Because I know next to nothing about Asperger’s Syndrome, but believe that I present a few of the symptoms; and, furthermore, that reviewing my life in terms of cognitive gaffes, which appear to be the most striking aspect of the malady to healthy people, seems to explain a good deal of hitherto obdurately inexplicable behavior; and, finally, because I’m mindful that there are many sufferers whose lives have been crippled by the disorder, while mine has merely been inconvenienced, I have decided not to talk about Asperger’s at all. While I was in the hospital - under the influence of morphine, no doubt - I ran into many language labyrinths. I could never say “Percoset” right off. First of all, I had to reject “Prednisone.” Then I would thrash my way through verbal salads of “Penobscot,” “Pemaquid,” finally landing on “Butternut.” The Butternut phase was followed by an easy ability to say “Percoset.” All the while, I was thinking, in this or that connection, “That’s my Wellsperger’s talking.”  

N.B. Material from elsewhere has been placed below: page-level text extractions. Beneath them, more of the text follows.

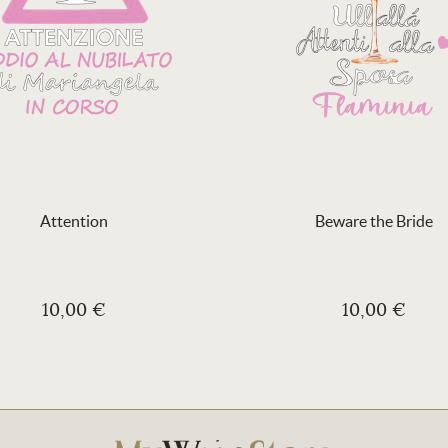
Attention
Beware the Bride
10,00 €
10,00 €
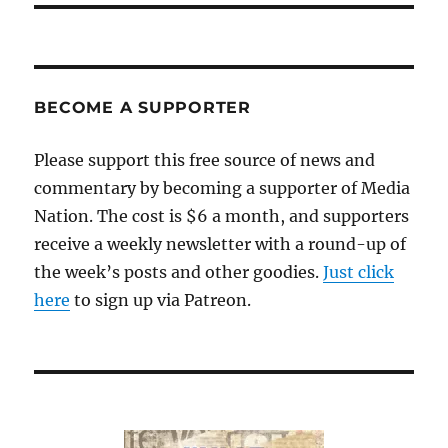
BECOME A SUPPORTER
Please support this free source of news and
commentary by becoming a supporter of Media
Nation. The cost is $6 a month, and supporters
receive a weekly newsletter with a round-up of
the week’s posts and other goodies.
Just click
here
to sign up via Patreon.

In the essay that I linked to a couple of weeks ago, Tim Page makes the extraordinary claim that he learned how to interact with people from Emily Post’s handbook of etiquette. I had the advantage of direct tutorials from my mother, who would take me out to dinner before a Philharmonic concert every now and then. (As always, I went overboard. I wasn’t supposed to like the music; I was there to learn to sit still.) Ordinarily contentious, our relations during these evenings were almost playful. I was learning a game, and the object of the game was to fool waiters and headwaiters and other adults into regarding me as a well-behaved teen-ager, a “young man.” In the ad-libbed environment of high school free periods, with no script to work with, I was hopelessly clumsy. Every once in a while, I came up with a clever remark, but that made me tolerable, not admirable. Having absolutely no lust in my own breast, I couldn’t explain the knack that classmates had – especially the attractive, popular ones – for making themselves miserable because their passions were not satisfactorily requited. I hope it won’t offend readers to learn that I sailed through adolescence – and the rest of my life – untroubled, if that’s the word, by “nocturnal emissions.”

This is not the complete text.